## Task item
Going through the entries below, work out how many lines have the string "rapeiro" in them. Give the number and nothing more.

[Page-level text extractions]
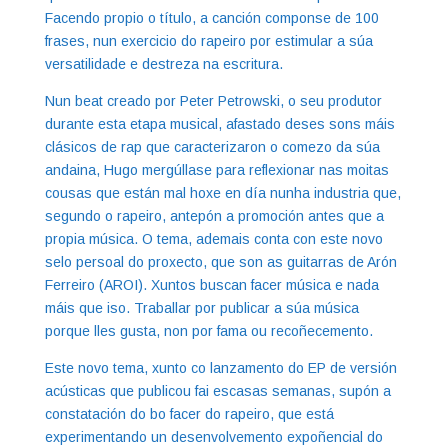
Facendo propio o título, a canción componse de 100
frases, nun exercicio do rapeiro por estimular a súa
versatilidade e destreza na escritura.
Nun beat creado por Peter Petrowski, o seu produtor
durante esta etapa musical, afastado deses sons máis
clásicos de rap que caracterizaron o comezo da súa
andaina, Hugo mergúllase para reflexionar nas moitas
cousas que están mal hoxe en día nunha industria que,
segundo o rapeiro, antepón a promoción antes que a
propia música. O tema, ademais conta con este novo
selo persoal do proxecto, que son as guitarras de Arón
Ferreiro (AROI). Xuntos buscan facer música e nada
máis que iso. Traballar por publicar a súa música
porque lles gusta, non por fama ou recoñecemento.
Este novo tema, xunto co lanzamento do EP de versión
acústicas que publicou fai escasas semanas, supón a
constatación do bo facer do rapeiro, que está
experimentando un desenvolvemento expoñencial do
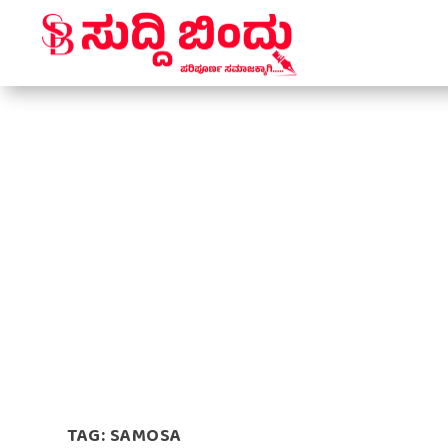
TAG:
SAMOSA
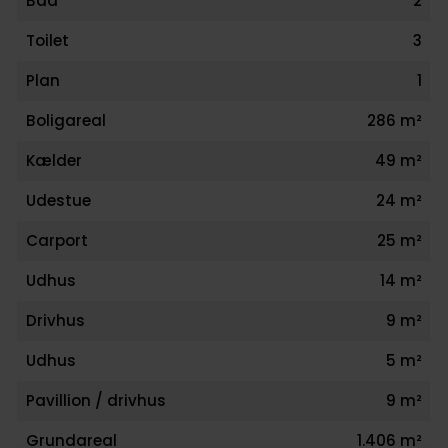
Bad
2
Toilet
3
Plan
1
Boligareal
286 m²
Kælder
49 m²
Udestue
24 m²
Carport
25 m²
Udhus
14 m²
Drivhus
9 m²
Udhus
5 m²
Pavillion / drivhus
9 m²
Grundareal
1.406 m²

## Result of the exercise
3